Consider the data that follows and state how many lines contain the string "пунктов", using the number alone.

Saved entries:
★ ★ ★ ★ ★ ★ ★

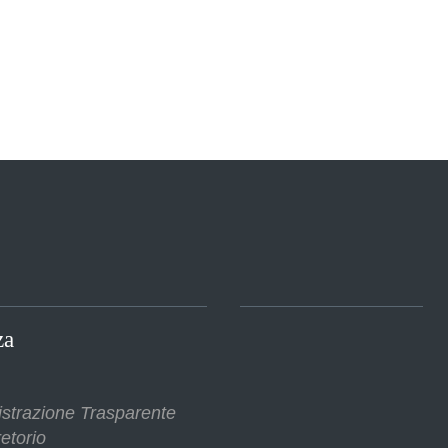
za
strazione Trasparente
etorio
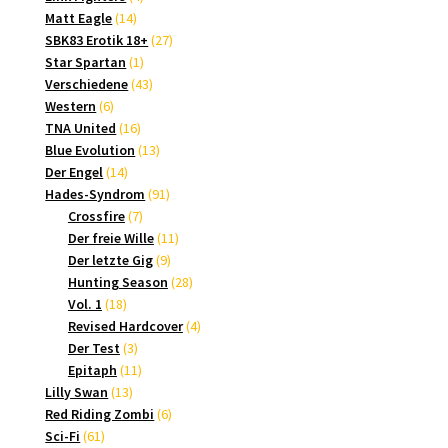
14
Produkte
Matt Eagle
14
Produkte
27
SBK83 Erotik 18+
27
1
Produkte
Star Spartan
1
Produkt
43
Verschiedene
43
6
Produkte
Western
6
Produkte
16
TNA United
16
Produkte
13
Blue Evolution
13
14
Produkte
Der Engel
14
Produkte
91
Hades-Syndrom
91
7
Produkte
Crossfire
7
Produkte
11
Der freie Wille
11
9
Produkte
Der letzte Gig
9
Produkte
28
Hunting Season
28
18
Produkte
Vol. 1
18
Produkte
4
Revised Hardcover
4
3
Produkte
Der Test
3
Produkte
11
Epitaph
11
13
Produkte
Lilly Swan
13
Produkte
6
Red Riding Zombi
6
61
Produkte
Sci-Fi
61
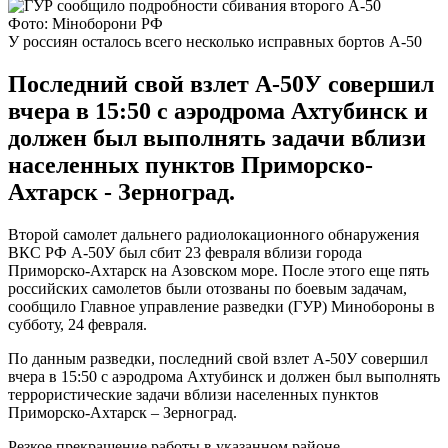
Фото: Міноборони РФ
У россиян осталось всего несколько исправных бортов А-50
Последний свой взлет А-50У совершил
вчера в 15:50 с аэродрома Ахтубинск и
должен был выполнять задачи вблизи
населенных пунктов Приморско-
Ахтарск - Зерноград.
Второй самолет дальнего радиолокационного обнаружения
ВКС РФ А-50У был сбит 23 февраля вблизи города
Приморско-Ахтарск на Азовском море. После этого еще пять
российских самолетов были отозваны по боевым задачам,
сообщило Главное управление разведки (ГУР) Минобороны в
субботу, 24 февраля.
По данным разведки, последний свой взлет А-50У совершил
вчера в 15:50 с аэродрома Ахтубинск и должен был выполнять
террористические задачи вблизи населенных пунктов
Приморско-Ахтарск – Зерноград.
Резкое прекращение работы в указанном районе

★ ★ ★ ★ ★ ★ ★

SOLUTION FOR THIS PROBLEM:
2